Does this question even make sense: A 7900 kg helicopter carrying a 1100 kg load is accelerating upwards at 1.2 m/sec squared. What is the force of air resistance pushing down on the helicopter?
not unless you know something about the force pushing upward.
net force F = ma
Forceup - forcedown = (7900+1100)(1.2)
Yes, this question does make sense. It is asking for the force of air resistance pushing down on a helicopter that is accelerating upwards. To calculate this, we need to consider the net force acting on the helicopter and apply Newton's second law of motion.
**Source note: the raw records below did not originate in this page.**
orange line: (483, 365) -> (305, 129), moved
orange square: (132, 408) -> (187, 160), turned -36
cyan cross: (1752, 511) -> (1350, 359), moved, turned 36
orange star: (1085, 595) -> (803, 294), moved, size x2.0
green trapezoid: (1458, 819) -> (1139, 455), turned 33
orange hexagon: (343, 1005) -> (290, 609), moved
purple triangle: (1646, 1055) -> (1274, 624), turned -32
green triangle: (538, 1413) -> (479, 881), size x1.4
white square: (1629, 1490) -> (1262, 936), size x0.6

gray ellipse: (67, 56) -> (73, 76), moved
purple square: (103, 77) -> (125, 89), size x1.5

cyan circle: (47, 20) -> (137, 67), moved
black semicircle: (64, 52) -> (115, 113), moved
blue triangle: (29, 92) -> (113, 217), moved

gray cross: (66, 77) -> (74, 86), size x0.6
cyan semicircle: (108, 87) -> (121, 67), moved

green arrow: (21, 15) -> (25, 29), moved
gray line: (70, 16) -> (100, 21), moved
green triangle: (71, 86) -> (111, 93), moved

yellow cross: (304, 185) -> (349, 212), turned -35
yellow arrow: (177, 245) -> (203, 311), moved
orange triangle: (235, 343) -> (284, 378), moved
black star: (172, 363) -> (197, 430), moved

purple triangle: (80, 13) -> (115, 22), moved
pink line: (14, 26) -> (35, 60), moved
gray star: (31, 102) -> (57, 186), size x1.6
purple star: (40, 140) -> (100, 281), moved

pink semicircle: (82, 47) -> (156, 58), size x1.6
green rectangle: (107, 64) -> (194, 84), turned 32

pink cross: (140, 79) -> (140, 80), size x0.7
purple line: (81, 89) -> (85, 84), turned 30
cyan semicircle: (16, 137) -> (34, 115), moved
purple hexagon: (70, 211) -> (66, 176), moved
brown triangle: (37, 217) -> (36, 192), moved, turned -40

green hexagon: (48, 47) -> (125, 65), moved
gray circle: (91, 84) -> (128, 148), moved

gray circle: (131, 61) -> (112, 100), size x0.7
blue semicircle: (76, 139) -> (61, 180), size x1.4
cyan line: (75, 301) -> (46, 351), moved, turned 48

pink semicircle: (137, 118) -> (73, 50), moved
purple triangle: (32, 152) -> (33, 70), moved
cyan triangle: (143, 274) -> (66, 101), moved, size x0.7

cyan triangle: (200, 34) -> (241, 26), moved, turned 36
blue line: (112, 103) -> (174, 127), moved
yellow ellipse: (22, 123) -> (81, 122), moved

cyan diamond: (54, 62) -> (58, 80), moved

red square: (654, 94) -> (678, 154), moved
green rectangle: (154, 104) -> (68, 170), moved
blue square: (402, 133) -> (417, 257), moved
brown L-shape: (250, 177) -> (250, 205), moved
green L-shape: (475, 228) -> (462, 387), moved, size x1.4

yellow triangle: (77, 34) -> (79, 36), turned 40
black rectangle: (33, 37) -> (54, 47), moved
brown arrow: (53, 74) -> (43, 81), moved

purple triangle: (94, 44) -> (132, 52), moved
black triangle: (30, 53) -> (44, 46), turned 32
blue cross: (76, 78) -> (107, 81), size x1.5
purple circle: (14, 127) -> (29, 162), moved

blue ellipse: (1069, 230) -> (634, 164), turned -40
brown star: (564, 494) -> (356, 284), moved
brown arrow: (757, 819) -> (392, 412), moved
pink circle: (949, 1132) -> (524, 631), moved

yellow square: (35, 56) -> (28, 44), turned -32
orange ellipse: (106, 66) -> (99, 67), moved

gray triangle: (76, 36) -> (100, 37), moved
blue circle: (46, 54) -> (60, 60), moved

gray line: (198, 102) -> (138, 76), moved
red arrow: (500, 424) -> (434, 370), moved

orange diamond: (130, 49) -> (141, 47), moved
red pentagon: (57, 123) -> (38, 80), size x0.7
Newton's second law states that the net force (F_net) acting on an object is equal to the mass (m) of the object multiplied by its acceleration (a): F_net = m * a.
In this case, we have the mass of the helicopter (m_helicopter) and the load (m_load) given. The total mass of the system (m_total) is the sum of the helicopter's mass and the load's mass: m_total = m_helicopter + m_load.
The total force acting on the system is the force of gravity and the air resistance. Since the helicopter is accelerating upwards, the force of gravity is acting downwards with a magnitude of F_gravity = m_total * g, where g is the acceleration due to gravity (approximately 9.8 m/s^2).
The air resistance force (F_air) is opposing the motion of the helicopter and is equal in magnitude but opposite in direction to the net force acting on it. Therefore, F_air = -F_net.
To find F_air, we need to calculate F_net. F_net is the difference between the force of gravity and the force needed to accelerate the helicopter upwards: F_net = F_gravity - F_upwards.
The force needed to accelerate the system upwards is calculated as F_upwards = m_total * a.
Finally, we can determine F_air using the equation F_air = -F_net.
By plugging in the known values and calculating the forces, we can find the force of air resistance pushing down on the helicopter.